← Back to team overview

launchpad-dev team mailing list archive

Re: What about non-DB performance? (was Re: sql derived data, eager loading and cachedproperty)

 

On Fri, Aug 13, 2010 at 12:23 AM, Danilo Šegan <danilo@xxxxxxxxxxxxx> wrote:
> Hi Robert,
>
> I think it's great that you are focusing on performance.  And while
> database used to be the main contention point in the past, my feeling is
> that it is not so anymore.  I.e. we know how to fix DB performance
> issues, and many remain simply because of the lack of time to go through
> all of them.  I might, of course, be mistaken, and people don't really
> have the same experience tackling performance problems like we do in
> Translations. :)

I've been largely data driven in what I'm focusing on. For instance,
search (+filebug, answers) was a -huge- oops culprit a month ago, but
I'm very hopeful that the OOPS reports today will have a pleasant
surprise.

See the attached lpnet page performance report (it has js scripting -
open it in a browser). This report tells us a few things. (Sort by the
99% column, oh and It is stale - it was generated yesterday before the
rollout).

Sort by 99%-complete-within-time
Firstly the top 4 pages in that report by *time* are not DB driven.

But sort by hits:
The first one is DB driven, the second is not. The third is, the forth is not.

So, DB issues are certainly present in many of the problem pages that
get the most exercised by our users.

TranslationGroup:+index is one that may interest you - looks like
partly DB partly python.

> The discussion you are starting is very useful, because we should
> ultimately be able to design APIs we like while not sacrificing
> performance.  Today, in Launchpad, you usually have to come up with ugly
> APIs to accommodate performance solutions you are employing.

Yeah, and if its ugly we can't tell what it does easily, nor feel
happy about working on it and changing it.

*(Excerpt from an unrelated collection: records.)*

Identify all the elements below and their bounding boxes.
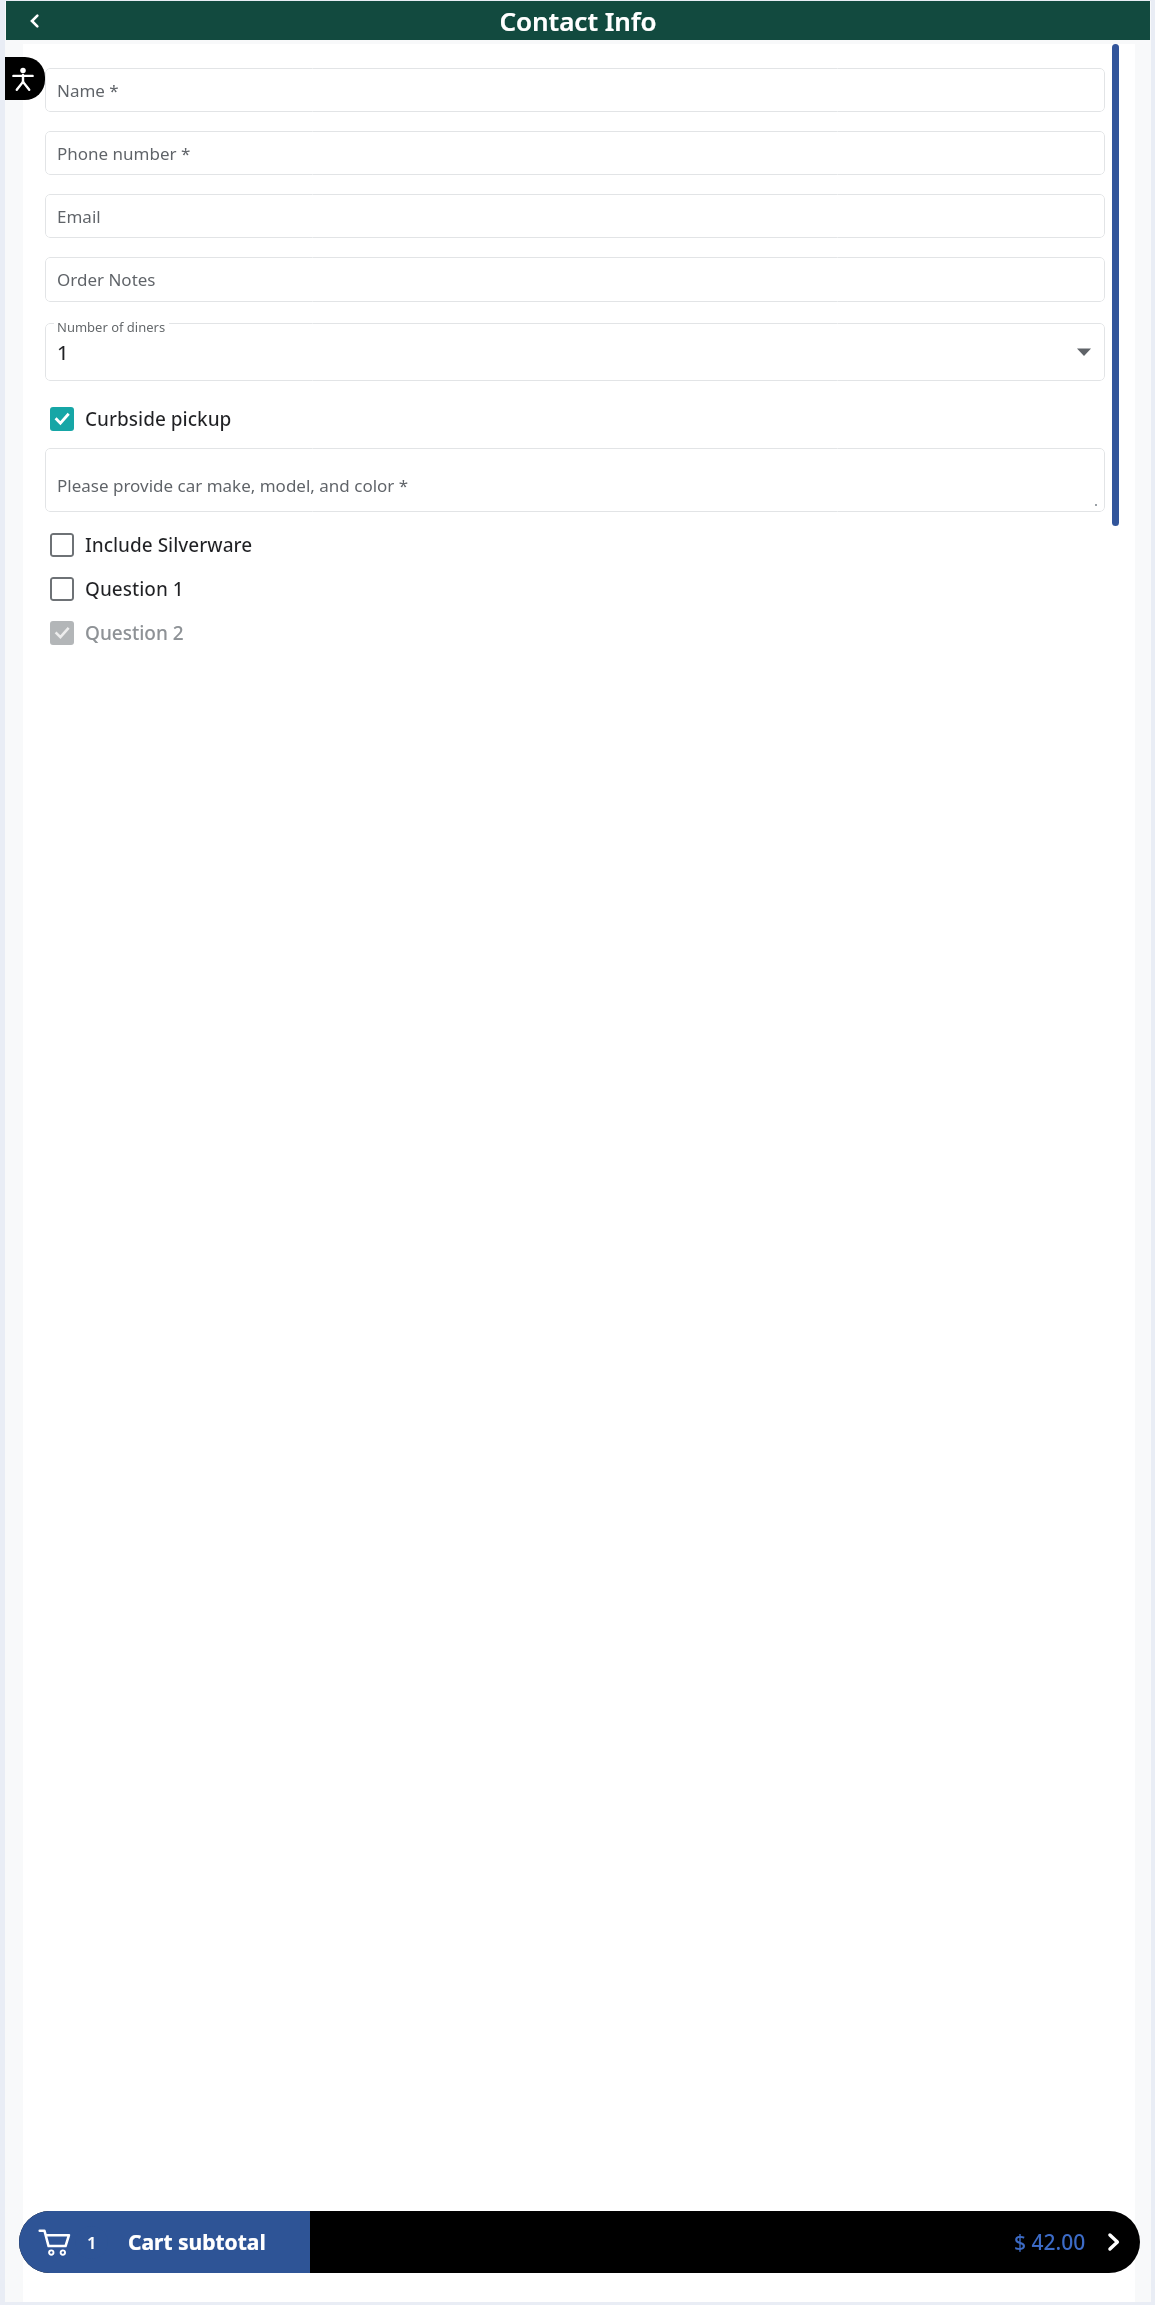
staticText: Email xyxy=(57,205,101,228)
button[interactable]: Email xyxy=(45,194,1105,238)
button[interactable]: Include Silverware xyxy=(45,528,1105,562)
button[interactable]: Please provide car make, model, and colo… xyxy=(45,448,1105,512)
staticText: Include Silverware xyxy=(85,532,253,558)
other: Continue xyxy=(1102,2231,1124,2253)
staticText: Phone number * xyxy=(57,142,191,165)
button[interactable]: Phone number * xyxy=(45,131,1105,175)
button[interactable]: Back xyxy=(18,4,52,38)
button[interactable]: Accessibility options xyxy=(5,57,45,100)
staticText: Question 2 xyxy=(85,620,184,646)
staticText: Name * xyxy=(57,79,119,102)
staticText: Number of diners xyxy=(57,318,166,332)
staticText: Please provide car make, model, and colo… xyxy=(57,474,409,497)
button[interactable]: Question 2 xyxy=(45,616,1105,650)
button[interactable]: 1 xyxy=(19,2211,1140,2273)
staticText: Cart subtotal xyxy=(128,2228,266,2257)
button[interactable]: Question 1 xyxy=(45,572,1105,606)
staticText: $ 42.00 xyxy=(1014,2228,1086,2257)
staticText: Contact Info xyxy=(6,3,1150,38)
staticText: Order Notes xyxy=(57,268,156,291)
staticText: 1 xyxy=(87,2231,97,2254)
button[interactable]: Order Notes xyxy=(45,257,1105,302)
button[interactable]: 1 xyxy=(45,323,1105,381)
staticText: Question 1 xyxy=(85,576,184,602)
button[interactable]: Name * xyxy=(45,68,1105,112)
staticText: Curbside pickup xyxy=(85,406,232,432)
button[interactable]: Curbside pickup xyxy=(45,402,1105,436)
staticText: 1 xyxy=(57,339,69,366)
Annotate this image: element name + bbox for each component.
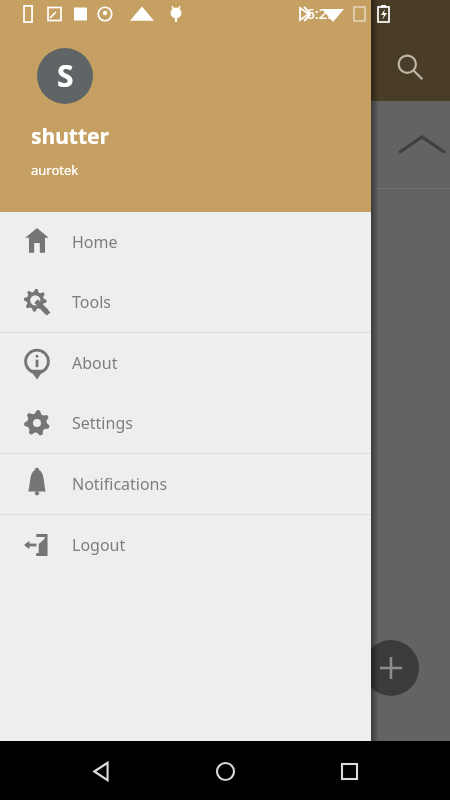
- staticText: Tools: [72, 291, 111, 313]
- button[interactable]: Back: [78, 748, 124, 794]
- button[interactable]: Notifications: [0, 454, 371, 514]
- staticText: 6:25: [306, 3, 336, 23]
- button[interactable]: Recents: [326, 748, 372, 794]
- staticText: Home: [72, 231, 118, 253]
- button[interactable]: Logout: [0, 515, 371, 575]
- button[interactable]: Add: [363, 640, 419, 696]
- staticText: aurotek: [31, 161, 79, 179]
- button[interactable]: About: [0, 333, 371, 393]
- button[interactable]: Home: [202, 748, 248, 794]
- staticText: About: [72, 352, 118, 374]
- button[interactable]: Home: [0, 212, 371, 272]
- button[interactable]: Search: [390, 48, 426, 84]
- staticText: Settings: [72, 412, 133, 434]
- staticText: S: [57, 55, 74, 96]
- staticText: Logout: [72, 534, 126, 556]
- staticText: Notifications: [72, 473, 168, 495]
- button[interactable]: Settings: [0, 393, 371, 453]
- button[interactable]: Tools: [0, 272, 371, 332]
- staticText: shutter: [31, 122, 109, 151]
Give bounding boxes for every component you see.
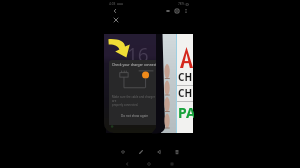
button[interactable]: Home bbox=[144, 159, 154, 168]
button[interactable]: Delete bbox=[171, 146, 182, 157]
button[interactable]: Back bbox=[110, 6, 120, 16]
staticText: CH bbox=[178, 70, 194, 84]
staticText: 78% bbox=[178, 2, 185, 6]
button[interactable]: Favorite bbox=[117, 146, 128, 157]
button[interactable]: More options bbox=[181, 6, 190, 15]
button[interactable]: Cast bbox=[163, 6, 172, 15]
button[interactable]: Do not show again bbox=[121, 114, 149, 118]
staticText: Do not show again bbox=[121, 114, 149, 118]
button[interactable]: Share bbox=[153, 146, 164, 157]
button[interactable]: Back bbox=[122, 159, 132, 168]
button[interactable]: Recents bbox=[167, 159, 177, 168]
button[interactable]: Close bbox=[111, 15, 121, 25]
staticText: 4:03 bbox=[109, 2, 116, 6]
staticText: Make sure the cable and charger are prop… bbox=[112, 95, 158, 107]
staticText: 16 bbox=[127, 42, 149, 68]
button[interactable]: Edit bbox=[135, 146, 146, 157]
button[interactable]: Photo bbox=[106, 34, 193, 133]
staticText: Check your charger connection bbox=[112, 62, 158, 67]
staticText: CH bbox=[178, 86, 194, 100]
staticText: PA bbox=[178, 103, 194, 122]
button[interactable]: Google Lens bbox=[172, 6, 181, 15]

> У чет, 12. 08 2010. у 15:34 +1200, Robert Collins пише:
>
>> I have some long term ideas about this: broadly, to separate out
>> 'looks like python' from 'looks like it does DB access' so that its
>> obvious when db access is going to happen, and structure things so
>> that:
>>  - if it looks cheap, it is cheap - always
>>  - no database access is needed during template rendering (as a safety
>> measure for the first point : templates look cheap always)
>>  - set based, fast behaviour is easy and the default
>
> It would be very nice to come up with a sane approach for these kinds of
> things which doesn't include methods named like
> "getPOFilesAndPOTemplatesAndPersons", which is roughly the manual
> approach we are taking today (i.e. getting a ResultSet containing all
> objects we care about in one single query).  My opinion is that we could
> just start with Free's work on Storm (cool stuff, Free!), expand it so
> it works well even with cases like ubuntu_coc (though, it seems to me it
> already supports a lot of it, and it does support more than one argument
> prejoin), and just come up with a coding convention in Launchpad to
> express pre-joins in a generic way.  If that means starting with
> something simple like model API methods defined like:
>
>  def getPOTemplates(populate=[POTemplate.sourcepackagename])
>
> that's probably good enough for now (i.e. standardize on the argument
> name, whatever it is — "populate" is just an example — and always make
> it a column list or something).

So, is_ubuntu_coc_signer.
        query = AND(SignedCodeOfConduct.q.active==True,
                    SignedCodeOfConduct.q.ownerID==self.id,
                    SignedCodeOfConduct.q.datecreated>=lastdate)

Or better:
Exists(Select(1, SignedCodeOfConduct.q.active==True,
                    SignedCodeOfConduct.q.ownerID==self.id,
                    SignedCodeOfConduct.q.datecreated>=lastdate))
(to allow embedding into larger queries).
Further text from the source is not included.